#### [MATERIALS PROVIDED]
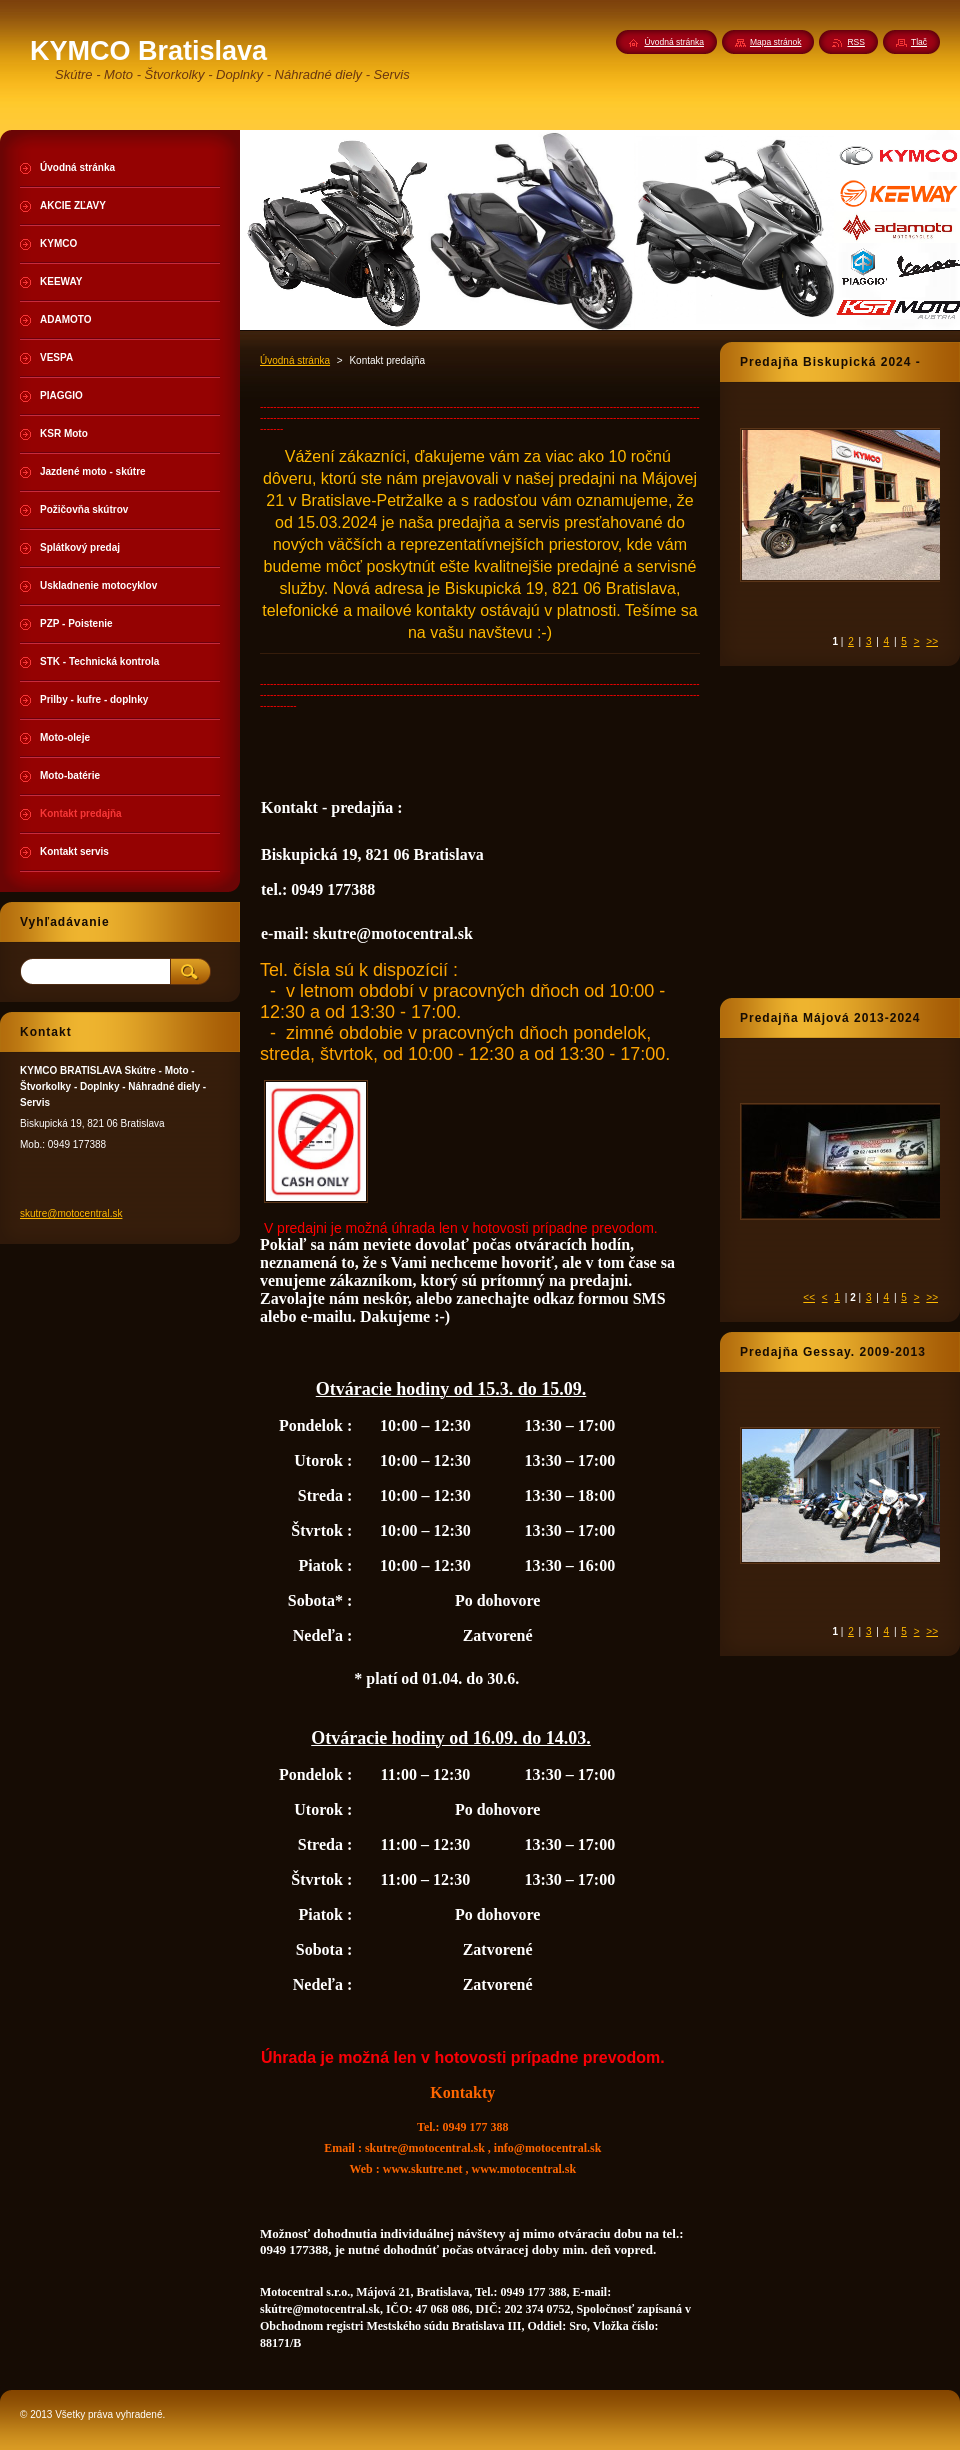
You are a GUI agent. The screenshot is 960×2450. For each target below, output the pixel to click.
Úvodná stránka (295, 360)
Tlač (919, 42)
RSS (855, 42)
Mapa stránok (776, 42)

#### [BRIEF]
Hand back the records above exactly as they are, pictures excluded.

#### [ANSWER BOX]
You are a GUI agent. The screenshot is 960×2450. For each target below, output the pixel to click.
Úvodná stránka (295, 360)
Tlač (919, 42)
RSS (855, 42)
Mapa stránok (776, 42)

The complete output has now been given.